Pattern 1 — committed fixtures¶

Commit a JSON fixture under tests/fixtures/ and use MockProvider directly:

async def test_summarization_workflow():
    provider = MockProvider(responses_file="tests/fixtures/summary.json")
    gateway = ProviderGateway()
    gateway.register(provider)
    engine = WorkflowEngine(workflow=workflow, provider_gateway=gateway)
    result = await engine.run()
    assert result.state["summary"] == "expected output"

Pattern 2 — record once, replay forever¶

Run the workflow against a real provider once with --record, then commit the JSON and switch CI to --mock-responses. Re-record when prompts change.

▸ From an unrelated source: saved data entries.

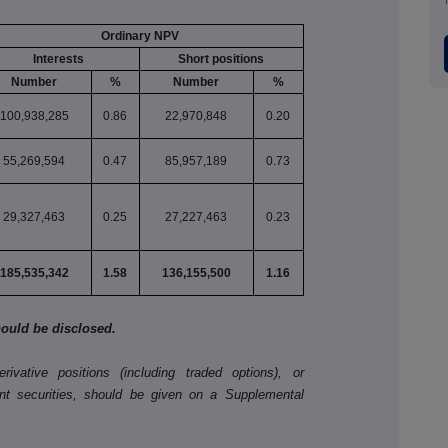
Ordinary NPV
Interests
Short positions
Number
%
Number
%
100,938,285
0.86
22,970,848
0.20
55,269,594
0.47
85,957,189
0.73
29,327,463
0.25
27,227,463
0.23
185,535,342
1.58
136,155,500
1.16
should be disclosed.
ivative positions (including traded options), or
nt securities, should be given on a Supplemental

Pattern 3 — statistical evaluation¶

Record N variations of a prompt against a real provider, then run your evaluator against the fixture in a tight loop — no rate limits, no cost, deterministic scoring.

Observability¶

Both providers emit observer events that bridge to Prometheus and OTel when the [observability] extra is installed:

Metric	Labels	Meaning
`agentloom_mock_replays_total`	`workflow`, `matched_by` (`step_id` / `prompt_hash` / `default`)	Replay hit counter
`agentloom_recording_captures_total`	`provider`, `model`	Captured call counter
`agentloom_recording_latency_seconds`	`provider`, `model`	Histogram of real-provider latency while recording

OTel span attributes: mock.matched_by, mock.step_id, recording.provider, recording.model, recording.latency_s.

The stock Grafana dashboard includes a Mock & Replay row with:

Total replays (stat)
Hit ratio (step_id + prompt_hash) vs defaults
Captures by provider
Captured real-provider latency p50 / p95

Concurrency & merge semantics¶

If a workflow registers multiple providers each wrapped with RecordingProvider pointing to the same file (e.g. primary + fallback via the gateway), _flush() reads existing on-disk content and merges it with the in-memory buffer before writing.

This is best-effort, not concurrency-safe: the implementation is a read-merge-write cycle without locking, so true concurrent writers (multiple processes, or parallel flushes across tasks) can still lose updates. In practice it covers the common case — recorders inside the same run flushing sequentially per call — but if you need strict guarantees, use a single writer or serialize access externally.

Limitations & gotchas¶

Streaming is passthrough only. RecordingProvider.stream() delegates to the wrapped provider and does not capture tokens. Replay of streamed runs is not supported yet.
step_id must be unique within a workflow for the step-id matching to be useful. Steps run inside a loop share the same step_id and will collide — use prompt-hash matching or give each iteration a distinct id.
Prompt hashes are sensitive to message formatting. A trailing space or reordered tool-result block changes the hash. If replay misses, inspect provider.calls to see what was tried.
Recordings are not encrypted. Treat them as you would any captured LLM output — scrub PII before committing.
No built-in TTL. Recordings live on disk until deleted. For hot-path caching across distributed workers, a pluggable store backend is on the roadmap.